* **TASK TO COMPLETE**
The records below are to be retyped in full. Keep every word.

* **RECORDS PROVIDED**
+ + + +

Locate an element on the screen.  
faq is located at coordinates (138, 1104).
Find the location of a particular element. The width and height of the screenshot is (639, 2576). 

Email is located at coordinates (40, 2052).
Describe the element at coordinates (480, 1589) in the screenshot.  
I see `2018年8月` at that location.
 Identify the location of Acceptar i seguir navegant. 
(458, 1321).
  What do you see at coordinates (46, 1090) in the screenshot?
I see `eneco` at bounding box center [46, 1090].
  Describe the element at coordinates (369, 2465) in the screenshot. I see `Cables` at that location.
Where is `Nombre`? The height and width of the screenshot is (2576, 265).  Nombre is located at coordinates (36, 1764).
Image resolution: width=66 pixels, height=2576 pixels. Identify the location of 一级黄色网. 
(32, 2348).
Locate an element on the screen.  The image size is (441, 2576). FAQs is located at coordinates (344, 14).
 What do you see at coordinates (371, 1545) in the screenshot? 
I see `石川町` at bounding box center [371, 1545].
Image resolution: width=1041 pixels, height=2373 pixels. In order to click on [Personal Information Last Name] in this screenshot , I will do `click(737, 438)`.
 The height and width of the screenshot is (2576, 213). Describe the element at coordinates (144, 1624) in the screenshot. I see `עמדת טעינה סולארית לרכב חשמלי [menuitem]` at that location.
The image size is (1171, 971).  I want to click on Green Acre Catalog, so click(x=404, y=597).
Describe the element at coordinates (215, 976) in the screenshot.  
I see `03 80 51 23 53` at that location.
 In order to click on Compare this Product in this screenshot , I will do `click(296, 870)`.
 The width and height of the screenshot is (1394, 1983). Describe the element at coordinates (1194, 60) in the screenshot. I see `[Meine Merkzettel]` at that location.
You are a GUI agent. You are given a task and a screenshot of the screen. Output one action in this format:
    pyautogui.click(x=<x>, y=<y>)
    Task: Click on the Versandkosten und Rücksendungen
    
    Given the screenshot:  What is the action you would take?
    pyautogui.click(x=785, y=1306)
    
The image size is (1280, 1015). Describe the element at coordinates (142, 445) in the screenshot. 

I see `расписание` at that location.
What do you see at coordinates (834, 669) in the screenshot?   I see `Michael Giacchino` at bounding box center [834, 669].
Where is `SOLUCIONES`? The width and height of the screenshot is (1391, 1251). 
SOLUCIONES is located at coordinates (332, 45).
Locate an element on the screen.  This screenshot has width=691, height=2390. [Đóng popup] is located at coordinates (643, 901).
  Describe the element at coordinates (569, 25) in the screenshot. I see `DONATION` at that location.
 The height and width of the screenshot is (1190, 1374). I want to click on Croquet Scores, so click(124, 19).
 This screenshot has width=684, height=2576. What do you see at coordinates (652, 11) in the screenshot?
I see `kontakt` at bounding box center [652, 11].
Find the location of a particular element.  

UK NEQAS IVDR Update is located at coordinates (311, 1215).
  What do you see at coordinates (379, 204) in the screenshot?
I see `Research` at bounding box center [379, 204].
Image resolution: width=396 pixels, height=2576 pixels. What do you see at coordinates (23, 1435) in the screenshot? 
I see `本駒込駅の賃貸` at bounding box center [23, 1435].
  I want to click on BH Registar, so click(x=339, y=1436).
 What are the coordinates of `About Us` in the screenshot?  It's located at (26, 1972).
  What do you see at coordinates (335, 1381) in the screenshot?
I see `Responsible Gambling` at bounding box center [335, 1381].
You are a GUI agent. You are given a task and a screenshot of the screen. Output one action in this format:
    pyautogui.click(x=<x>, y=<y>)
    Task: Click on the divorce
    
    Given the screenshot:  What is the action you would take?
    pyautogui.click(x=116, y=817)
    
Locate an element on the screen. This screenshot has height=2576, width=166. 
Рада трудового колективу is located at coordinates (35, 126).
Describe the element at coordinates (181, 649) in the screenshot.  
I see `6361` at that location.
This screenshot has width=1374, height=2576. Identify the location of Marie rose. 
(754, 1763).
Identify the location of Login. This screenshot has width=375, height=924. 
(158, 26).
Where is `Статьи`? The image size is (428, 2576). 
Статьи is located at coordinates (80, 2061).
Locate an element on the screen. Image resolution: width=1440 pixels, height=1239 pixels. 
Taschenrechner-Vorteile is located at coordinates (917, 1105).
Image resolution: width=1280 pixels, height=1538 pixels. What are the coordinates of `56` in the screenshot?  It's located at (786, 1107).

+ + + +

* **FINISHED EXERCISE**
Locate an element on the screen.  
faq is located at coordinates (138, 1104).
Find the location of a particular element. The width and height of the screenshot is (639, 2576). 

Email is located at coordinates (40, 2052).
Describe the element at coordinates (480, 1589) in the screenshot.  
I see `2018年8月` at that location.
 Identify the location of Acceptar i seguir navegant. 
(458, 1321).
  What do you see at coordinates (46, 1090) in the screenshot?
I see `eneco` at bounding box center [46, 1090].
  Describe the element at coordinates (369, 2465) in the screenshot. I see `Cables` at that location.
Where is `Nombre`? The height and width of the screenshot is (2576, 265).  Nombre is located at coordinates (36, 1764).
Image resolution: width=66 pixels, height=2576 pixels. Identify the location of 一级黄色网. 
(32, 2348).
Locate an element on the screen.  The image size is (441, 2576). FAQs is located at coordinates (344, 14).
 What do you see at coordinates (371, 1545) in the screenshot? 
I see `石川町` at bounding box center [371, 1545].
Image resolution: width=1041 pixels, height=2373 pixels. In order to click on [Personal Information Last Name] in this screenshot , I will do `click(737, 438)`.
 The height and width of the screenshot is (2576, 213). Describe the element at coordinates (144, 1624) in the screenshot. I see `עמדת טעינה סולארית לרכב חשמלי [menuitem]` at that location.
The image size is (1171, 971).  I want to click on Green Acre Catalog, so click(x=404, y=597).
Describe the element at coordinates (215, 976) in the screenshot.  
I see `03 80 51 23 53` at that location.
 In order to click on Compare this Product in this screenshot , I will do `click(296, 870)`.
 The width and height of the screenshot is (1394, 1983). Describe the element at coordinates (1194, 60) in the screenshot. I see `[Meine Merkzettel]` at that location.
You are a GUI agent. You are given a task and a screenshot of the screen. Output one action in this format:
    pyautogui.click(x=<x>, y=<y>)
    Task: Click on the Versandkosten und Rücksendungen
    
    Given the screenshot:  What is the action you would take?
    pyautogui.click(x=785, y=1306)
    
The image size is (1280, 1015). Describe the element at coordinates (142, 445) in the screenshot. 

I see `расписание` at that location.
What do you see at coordinates (834, 669) in the screenshot?   I see `Michael Giacchino` at bounding box center [834, 669].
Where is `SOLUCIONES`? The width and height of the screenshot is (1391, 1251). 
SOLUCIONES is located at coordinates (332, 45).
Locate an element on the screen.  This screenshot has width=691, height=2390. [Đóng popup] is located at coordinates (643, 901).
  Describe the element at coordinates (569, 25) in the screenshot. I see `DONATION` at that location.
 The height and width of the screenshot is (1190, 1374). I want to click on Croquet Scores, so click(124, 19).
 This screenshot has width=684, height=2576. What do you see at coordinates (652, 11) in the screenshot?
I see `kontakt` at bounding box center [652, 11].
Find the location of a particular element.  

UK NEQAS IVDR Update is located at coordinates (311, 1215).
  What do you see at coordinates (379, 204) in the screenshot?
I see `Research` at bounding box center [379, 204].
Image resolution: width=396 pixels, height=2576 pixels. What do you see at coordinates (23, 1435) in the screenshot? 
I see `本駒込駅の賃貸` at bounding box center [23, 1435].
  I want to click on BH Registar, so click(x=339, y=1436).
 What are the coordinates of `About Us` in the screenshot?  It's located at (26, 1972).
  What do you see at coordinates (335, 1381) in the screenshot?
I see `Responsible Gambling` at bounding box center [335, 1381].
You are a GUI agent. You are given a task and a screenshot of the screen. Output one action in this format:
    pyautogui.click(x=<x>, y=<y>)
    Task: Click on the divorce
    
    Given the screenshot:  What is the action you would take?
    pyautogui.click(x=116, y=817)
    
Locate an element on the screen. This screenshot has height=2576, width=166. 
Рада трудового колективу is located at coordinates (35, 126).
Describe the element at coordinates (181, 649) in the screenshot.  
I see `6361` at that location.
This screenshot has width=1374, height=2576. Identify the location of Marie rose. 
(754, 1763).
Identify the location of Login. This screenshot has width=375, height=924. 
(158, 26).
Where is `Статьи`? The image size is (428, 2576). 
Статьи is located at coordinates (80, 2061).
Locate an element on the screen. Image resolution: width=1440 pixels, height=1239 pixels. 
Taschenrechner-Vorteile is located at coordinates (917, 1105).
Image resolution: width=1280 pixels, height=1538 pixels. What are the coordinates of `56` in the screenshot?  It's located at (786, 1107).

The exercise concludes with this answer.